After a time, it is overwhelming. The tide of my emotions takes such a physical form that I feel I might wake this dreaming baby. I hand her back to her mother, and I return to taking notes in my small Moleskine notebook.
Later, as I leave the SOS offices, I ask Lam how I can help. “The most important outside aid,” she tells me, “is advocacy for significant changes in policy direction”.
Write to your own state department, I think to myself. Write to your senator.
“The work of activists and human rights defenders in Mauritania is a difficult job because one must do it at all times. We who defend human rights are investing a lot but faced with many obstacles on the ground. But it remains very meaningful work, and there are always changes. There are no fewer slaves now, but there is all the time a slave who becomes aware of his situation and who dreams of another life with freedom and dignity,” she continues.
All the fight in the world
The sun sinks as I tell Lam goodbye, and go on to spend one of the most beautiful evenings of my life at the grand home of Messaoud, who is holding an iftar dinner in the courtyard of his residence. We are covered by a large version of one of the tents that are so customary here in Mauritania. It is cool white on its canvas underside, held up by steel columns that make it as expansive as a sail.
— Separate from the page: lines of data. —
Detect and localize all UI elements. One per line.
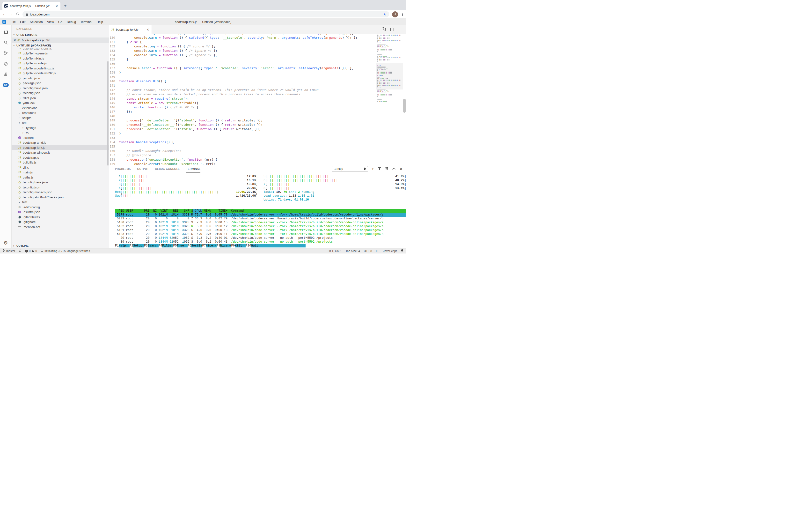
new-terminal-icon[interactable]: + — [372, 166, 374, 171]
workspace-header[interactable]: ▾ UNTITLED (WORKSPACE) — [12, 43, 109, 48]
tree-item[interactable]: JSgulpfile.mixin.js — [12, 56, 109, 61]
debug-off-icon[interactable] — [0, 59, 12, 69]
tree-item[interactable]: {}tsconfig.json — [12, 185, 109, 190]
tree-item[interactable]: {}tsconfig.strictNullChecks.json — [12, 195, 109, 200]
editor-scrollbar[interactable] — [403, 34, 406, 165]
menu-help[interactable]: Help — [95, 20, 106, 24]
menu-file[interactable]: File — [8, 20, 18, 24]
tree-item[interactable]: JSbootstrap-fork.js — [12, 145, 109, 150]
terminal-select[interactable]: 1: htop — [332, 166, 368, 172]
statusbar-lf[interactable]: LF — [376, 249, 379, 253]
problems-indicator[interactable]: ✕ 0 0 — [25, 249, 37, 253]
open-editors-header[interactable]: ▾ OPEN EDITORS — [12, 32, 109, 38]
menu-go[interactable]: Go — [56, 20, 65, 24]
tree-item[interactable]: ▸typings — [12, 125, 109, 130]
tree-item[interactable]: JSgulpfile.vscode.linux.js — [12, 66, 109, 71]
kill-terminal-icon[interactable] — [385, 166, 388, 171]
minimap-line — [377, 100, 401, 100]
branch-indicator[interactable]: master — [2, 249, 15, 253]
tree-item[interactable]: ▸extensions — [12, 106, 109, 111]
tree-item[interactable]: {}tsconfig.base.json — [12, 180, 109, 185]
panel-tab-problems[interactable]: PROBLEMS — [115, 165, 131, 173]
split-terminal-icon[interactable] — [378, 167, 381, 170]
bookmark-star-icon[interactable]: ★ — [383, 12, 386, 16]
statusbar-utf-8[interactable]: UTF-8 — [364, 249, 372, 253]
tree-item[interactable]: JSbootstrap.js — [12, 155, 109, 160]
sync-indicator[interactable] — [19, 249, 22, 253]
tree-item[interactable]: .eslintrc.json — [12, 210, 109, 215]
tree-item[interactable]: JSmain.js — [12, 170, 109, 175]
tree-item[interactable]: .eslintrc — [12, 135, 109, 140]
open-editor-item[interactable]: ✕ JS bootstrap-fork.js src — [12, 38, 109, 43]
outline-header[interactable]: ▸ OUTLINE — [12, 243, 109, 248]
language-status[interactable]: Initializing JS/TS language features — [40, 249, 90, 253]
editor-tab[interactable]: JS bootstrap-fork.js ✕ — [109, 25, 152, 34]
tree-item[interactable]: .gitattributes — [12, 215, 109, 220]
tree-item[interactable]: ▾src — [12, 120, 109, 125]
terminal[interactable]: 1[|||||||||||17.8%]2[||||||||||16.1%]3[|… — [109, 173, 406, 248]
split-editor-icon[interactable] — [390, 28, 394, 31]
tree-item[interactable]: {}tsconfig.build.json — [12, 86, 109, 91]
menu-terminal[interactable]: Terminal — [78, 20, 94, 24]
maximize-panel-icon[interactable] — [392, 167, 396, 171]
tab-close-icon[interactable]: ✕ — [55, 4, 59, 8]
settings-gear-icon[interactable]: ⚙ — [4, 240, 8, 246]
tree-item[interactable]: ▸resources — [12, 111, 109, 116]
menu-selection[interactable]: Selection — [27, 20, 45, 24]
tree-item[interactable]: {}package.json — [12, 81, 109, 86]
toggle-changes-icon[interactable] — [382, 27, 386, 32]
tree-item[interactable]: ▸scripts — [12, 115, 109, 120]
tree-item[interactable]: JSgulpfile.vscode.win32.js — [12, 71, 109, 76]
statusbar-javascript[interactable]: JavaScript — [383, 249, 397, 253]
tree-item[interactable]: ▸test — [12, 200, 109, 205]
menu-edit[interactable]: Edit — [18, 20, 27, 24]
tree-item[interactable]: {}tslint.json — [12, 96, 109, 101]
tree-item[interactable]: ⚙.editorconfig — [12, 205, 109, 210]
tree-item[interactable]: JSpaths.js — [12, 175, 109, 180]
tree-item[interactable]: JSbootstrap-window.js — [12, 150, 109, 155]
tree-item[interactable]: JSbuildfile.js — [12, 160, 109, 165]
panel-tab-debug-console[interactable]: DEBUG CONSOLE — [155, 165, 180, 173]
browser-tab[interactable]: bootstrap-fork.js — Untitled (W ✕ — [2, 2, 60, 10]
tab-close-icon[interactable]: ✕ — [146, 28, 149, 32]
panel-tab-terminal[interactable]: TERMINAL — [186, 165, 201, 173]
minimap[interactable] — [376, 34, 403, 165]
statusbar-tab-size-4[interactable]: Tab Size: 4 — [346, 249, 360, 253]
menu-debug[interactable]: Debug — [65, 20, 78, 24]
tree-item[interactable]: JSgulpfile.vscode.js — [12, 61, 109, 66]
bell-icon[interactable] — [400, 249, 404, 253]
avatar[interactable]: J — [392, 11, 398, 17]
code-editor[interactable]: 129 console.log = function () { safeSend… — [109, 34, 406, 165]
address-bar[interactable]: ide.coder.com ★ — [22, 11, 389, 17]
reload-icon[interactable] — [16, 12, 19, 17]
tree-item[interactable]: JSgulpfile.extensions.js — [12, 48, 109, 51]
more-actions-icon[interactable]: ··· — [398, 27, 403, 32]
search-icon[interactable] — [0, 37, 12, 48]
source-control-icon[interactable] — [0, 48, 12, 59]
tree-item[interactable]: {}jsconfig.json — [12, 76, 109, 81]
new-tab-button[interactable]: + — [64, 3, 67, 9]
minimap-slider[interactable] — [376, 63, 403, 90]
browser-menu-icon[interactable] — [401, 13, 404, 16]
tree-item[interactable]: yarn.lock — [12, 101, 109, 106]
tree-item[interactable]: JSgulpfile.hygiene.js — [12, 51, 109, 56]
tree-item[interactable]: {}tsconfig.monaco.json — [12, 190, 109, 195]
tree-item[interactable]: JScli.js — [12, 165, 109, 170]
sidebar-scrollbar[interactable] — [107, 61, 109, 165]
tree-item[interactable]: {}tsconfig.json — [12, 91, 109, 96]
extensions-icon[interactable] — [0, 69, 12, 80]
panel-tab-output[interactable]: OUTPUT — [137, 165, 149, 173]
close-panel-icon[interactable]: ✕ — [399, 166, 403, 171]
back-icon[interactable]: ← — [2, 12, 6, 16]
tree-item[interactable]: .gitignore — [12, 220, 109, 225]
menu-view[interactable]: View — [45, 20, 56, 24]
tree-item[interactable]: ▸vs — [12, 130, 109, 135]
off-badge[interactable]: Off — [3, 83, 9, 87]
close-icon[interactable]: ✕ — [13, 39, 16, 42]
explorer-icon[interactable] — [0, 26, 12, 37]
tree-item[interactable]: JSbootstrap-amd.js — [12, 140, 109, 146]
tree-item[interactable]: .mention-bot — [12, 224, 109, 230]
forward-icon[interactable]: → — [9, 12, 13, 16]
statusbar-ln-1-col-1[interactable]: Ln 1, Col 1 — [328, 249, 342, 253]
scrollbar-thumb[interactable] — [403, 99, 405, 113]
Messaoud and his wife offer course after course of delicious food: succulent vegetables, restorative bissap, chicken that falls off its bone. The guest list for the evening is pure kindness: my translator, his friend, a young female student from Mali, and others who work to communicate with me in French. After a day without food, I feel my body singing at what has been served, but I feel my soul singing too: for what has been served is grace.
I get on a plane the following day and fly back over that sea of high dunes, but the moment I remember as a departure is my descent from Messaoud’s SUV, the moment I waved him salaams and told him, over the traditional Mauritanian music he has playing in the tape deck, that I wish SOS Esclaves all the fight in the world.
I walk through the packed sand of the road and the gate of my hotel thinking about the work of Salimata Lam, and how she uses her kindness to assist slaves in their transition from a life in black and white to a life in technicolour.
I leave Mauritania so much more peacefully than I arrived, because now I have seen that there is so very much power in that infinity of sand.